**RECORDS FOR THE TASK**
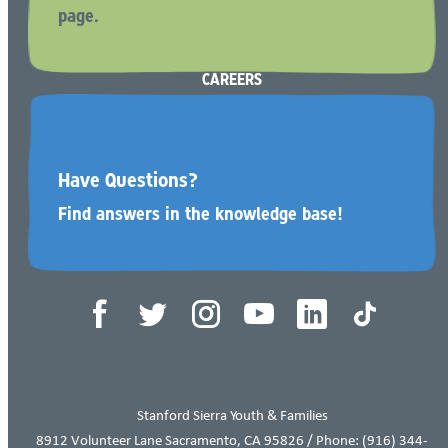
page.
BECOME A RESOURCE (FOSTER) PARENT
CAREERS
CONTACT US
Have Questions?
Find answers in the knowledge base!
Tax ID 68-0065690
Stanford Sierra Youth & Families
8912 Volunteer Lane Sacramento, CA 95826 / Phone:
(916) 344-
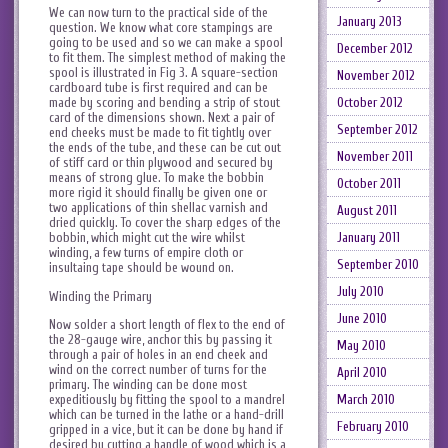
We can now turn to the practical side of the
January 2013
question. We know what core stampings are
going to be used and so we can make a spool
December 2012
to fit them. The simplest method of making the
spool is illustrated in Fig 3. A square-section
November 2012
cardboard tube is first required and can be
October 2012
made by scoring and bending a strip of stout
card of the dimensions shown. Next a pair of
September 2012
end cheeks must be made to fit tightly over
the ends of the tube, and these can be cut out
November 2011
of stiff card or thin plywood and secured by
means of strong glue. To make the bobbin
October 2011
more rigid it should finally be given one or
two applications of thin shellac varnish and
August 2011
dried quickly. To cover the sharp edges of the
January 2011
bobbin, which might cut the wire whilst
winding, a few turns of empire cloth or
September 2010
insultaing tape should be wound on.
July 2010
Winding the Primary
June 2010
Now solder a short length of flex to the end of
the 28-gauge wire, anchor this by passing it
May 2010
through a pair of holes in an end cheek and
wind on the correct number of turns for the
April 2010
primary. The winding can be done most
expeditiously by fitting the spool to a mandrel
March 2010
which can be turned in the lathe or a hand-drill
February 2010
gripped in a vice, but it can be done by hand if
desired by cutting a handle of wood which is a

**WHAT IS EXPECTED**
Repeat each line of the material exactly, please, and skip every picture.

**RESULT BELOW**
page.
BECOME A RESOURCE (FOSTER) PARENT
CAREERS
CONTACT US
Have Questions?
Find answers in the knowledge base!
Tax ID 68-0065690
Stanford Sierra Youth & Families
8912 Volunteer Lane Sacramento, CA 95826 / Phone:
(916) 344-
We can now turn to the practical side of the
January 2013
question. We know what core stampings are
going to be used and so we can make a spool
December 2012
to fit them. The simplest method of making the
spool is illustrated in Fig 3. A square-section
November 2012
cardboard tube is first required and can be
October 2012
made by scoring and bending a strip of stout
card of the dimensions shown. Next a pair of
September 2012
end cheeks must be made to fit tightly over
the ends of the tube, and these can be cut out
November 2011
of stiff card or thin plywood and secured by
means of strong glue. To make the bobbin
October 2011
more rigid it should finally be given one or
two applications of thin shellac varnish and
August 2011
dried quickly. To cover the sharp edges of the
January 2011
bobbin, which might cut the wire whilst
winding, a few turns of empire cloth or
September 2010
insultaing tape should be wound on.
July 2010
Winding the Primary
June 2010
Now solder a short length of flex to the end of
the 28-gauge wire, anchor this by passing it
May 2010
through a pair of holes in an end cheek and
wind on the correct number of turns for the
April 2010
primary. The winding can be done most
expeditiously by fitting the spool to a mandrel
March 2010
which can be turned in the lathe or a hand-drill
February 2010
gripped in a vice, but it can be done by hand if
desired by cutting a handle of wood which is a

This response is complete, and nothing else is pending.